As a core methodological contribution, this paper provides a first approach towards operationalising the informal dimensions of interaction in science which had previously been theoretically discussed but never broadly captured by empirical means.

In our subsequent analysis, we find that personal interactions at conferences can indeed be considered a relevant predictor of publication quality, albeit in quite a different manner than is the case for traditional co-publication networks. At the same time, the parallel consideration of traditional co-publication measures and our novel approach does not markedly increase the explanatory powers of our models. Arguably, this is because both constitute two rather different, yet in substance inseparable sides of the same coin. Overall, our analysis leaves us with a positive impression concerning the formal perspective on publications. Apparently, quality is less primarily preconditioned by hierarchies and exclusive circles than some might suggest. At the same time, analyses of our newly developed measure underline that these realities are far from irrelevant. They may simply show themselves and become relevant in a different manner than commonly assumed and suggested.

Methodologically, our findings caution against an overly direct and detailed interpretation of co-publication networks based on ever more refined measures but without sound prior controls for the validity of specific aspects and measures. At the same time, they encourage the deeper exploration of the informal domain by quantitative means.
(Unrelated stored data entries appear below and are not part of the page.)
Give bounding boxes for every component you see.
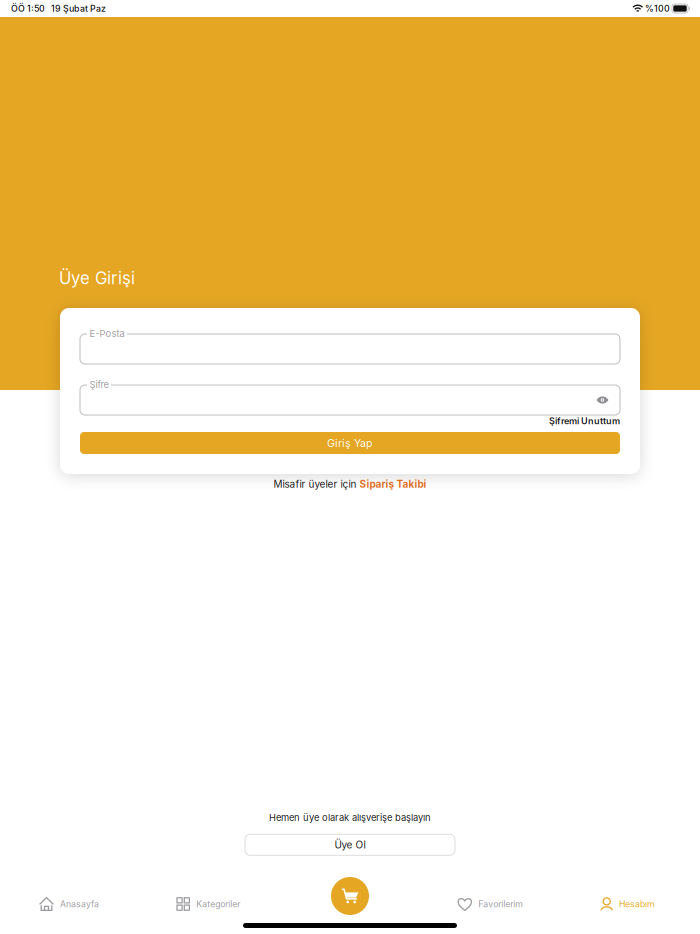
staticText: Sipariş Takibi <box>360 478 426 490</box>
staticText: E-Posta <box>90 328 124 339</box>
staticText: %100 <box>643 3 672 14</box>
button[interactable]: Sipariş Takibi <box>360 478 426 490</box>
staticText: Favorilerim <box>478 899 523 909</box>
staticText: Kategoriler <box>196 899 240 909</box>
staticText: Üye Girişi <box>59 268 135 288</box>
staticText: Giriş Yap <box>327 436 373 449</box>
staticText: Misafir üyeler için <box>274 478 360 490</box>
button[interactable]: Favorilerim <box>457 886 523 922</box>
button[interactable]: Şifremi Unuttum <box>80 415 620 427</box>
staticText: Üye Ol <box>334 839 366 851</box>
button[interactable]: Üye Ol <box>245 834 455 855</box>
staticText: Şifremi Unuttum <box>549 416 620 426</box>
staticText: Şifre <box>90 379 108 390</box>
button[interactable]: Giriş Yap <box>80 432 620 454</box>
staticText: Hesabım <box>619 899 655 909</box>
button[interactable]: Hesabım <box>600 886 655 922</box>
staticText: Anasayfa <box>60 899 99 909</box>
button[interactable]: Kategoriler <box>176 886 240 922</box>
staticText: ÖÖ 1:50 19 Şubat Paz <box>11 3 106 14</box>
button[interactable]: Sepet <box>331 877 369 915</box>
button[interactable]: Anasayfa <box>39 886 99 922</box>
staticText: Hemen üye olarak alışverişe başlayın <box>269 812 431 823</box>
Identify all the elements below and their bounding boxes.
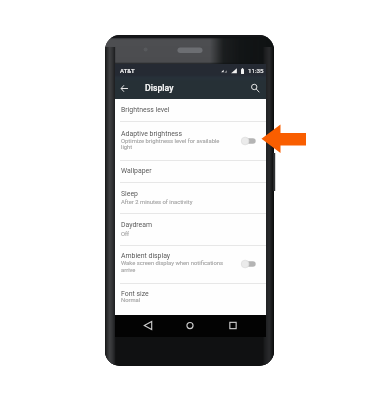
staticText: Display [145, 83, 174, 93]
staticText: Font size [121, 290, 149, 298]
button[interactable]: Home [180, 315, 200, 336]
staticText: Wake screen display when notifications [121, 260, 224, 267]
staticText: Daydream [121, 221, 153, 229]
button[interactable]: Search [245, 76, 265, 100]
staticText: Normal [121, 297, 141, 304]
staticText: Optimize brightness level for available [121, 138, 220, 145]
staticText: Brightness level [121, 106, 170, 114]
staticText: arrive [121, 267, 136, 274]
staticText: Adaptive brightness [121, 130, 182, 138]
button[interactable]: Toggle Ambient display [239, 257, 258, 271]
button[interactable]: Recent apps [223, 315, 243, 336]
button[interactable] [115, 122, 266, 161]
button[interactable] [115, 284, 266, 315]
staticText: After 2 minutes of inactivity [121, 199, 193, 206]
staticText: light [121, 144, 133, 151]
button[interactable]: Navigate up [115, 76, 134, 100]
staticText: AT&T [120, 67, 135, 74]
staticText: Ambient display [121, 252, 171, 260]
staticText: Sleep [121, 190, 138, 198]
staticText: 11:35 [248, 67, 264, 74]
button[interactable] [115, 99, 266, 122]
staticText: Off [121, 231, 130, 238]
button[interactable] [115, 161, 266, 183]
button[interactable] [115, 183, 266, 214]
staticText: Wallpaper [121, 167, 152, 175]
button[interactable]: Back [138, 315, 158, 336]
button[interactable] [115, 246, 266, 284]
button[interactable]: Toggle Adaptive brightness [239, 134, 258, 148]
button[interactable] [115, 214, 266, 246]
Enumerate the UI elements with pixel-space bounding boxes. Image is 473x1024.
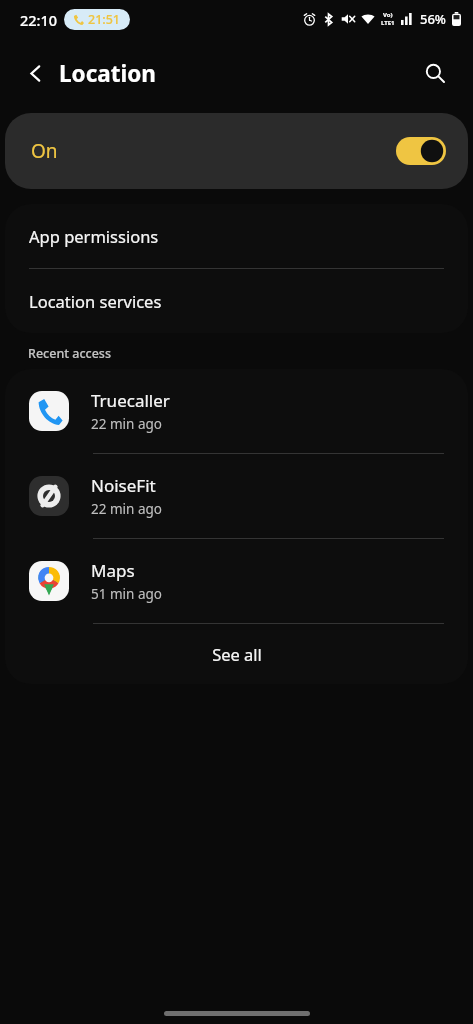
staticText: LTE1	[381, 19, 395, 27]
staticText: Truecaller	[91, 389, 170, 412]
staticText: Location	[59, 58, 156, 89]
button[interactable]: See all	[5, 624, 468, 684]
staticText: NoiseFit	[91, 474, 156, 497]
staticText: On	[31, 138, 58, 164]
staticText: 22 min ago	[91, 415, 162, 433]
staticText: App permissions	[29, 225, 159, 247]
staticText: 21:51	[88, 11, 121, 28]
button[interactable]: NoiseFit	[5, 454, 468, 538]
staticText: Recent access	[28, 345, 112, 362]
button[interactable]: Truecaller	[5, 369, 468, 453]
button[interactable]: Maps	[5, 539, 468, 623]
staticText: Location services	[29, 290, 162, 312]
button[interactable]: Back	[14, 52, 56, 94]
button[interactable]: Search	[413, 51, 457, 95]
staticText: 56%	[420, 10, 446, 28]
staticText: 51 min ago	[91, 585, 162, 603]
staticText: 22 min ago	[91, 500, 162, 518]
staticText: Maps	[91, 559, 135, 582]
staticText: Vo)	[383, 11, 393, 19]
staticText: See all	[212, 643, 262, 665]
button[interactable]: App permissions	[5, 204, 468, 268]
button[interactable]: Location services	[5, 269, 468, 333]
staticText: 22:10	[20, 10, 58, 30]
button[interactable]: On	[5, 113, 468, 189]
As mentioned above, further research will be needed to improve the operationalisation of informal interactions as new sources of data become available—to confirm or contextualise this paper’s findings for conference visits. In the future, such detailed inquiries may enable us to better disentangle effects which relate to the limitations of the data and those which are of substance. In particular, international comparative studies in different science systems could add relevant perspectives.

From a science policy perspective, our findings support efforts to better include young scientists in fora of informal knowledge exchange and to avoid any further nurturing of hierarchical structures which seem to naturally emerge in research fields. Instead, the informal domain should be increasingly considered as a forum to transform formal second- and third-order access (i.e. knowledge about relevant people) into direct, personal contacts at various levels. This may well encourage more creativity and serendipity among those who de facto create high quality publications.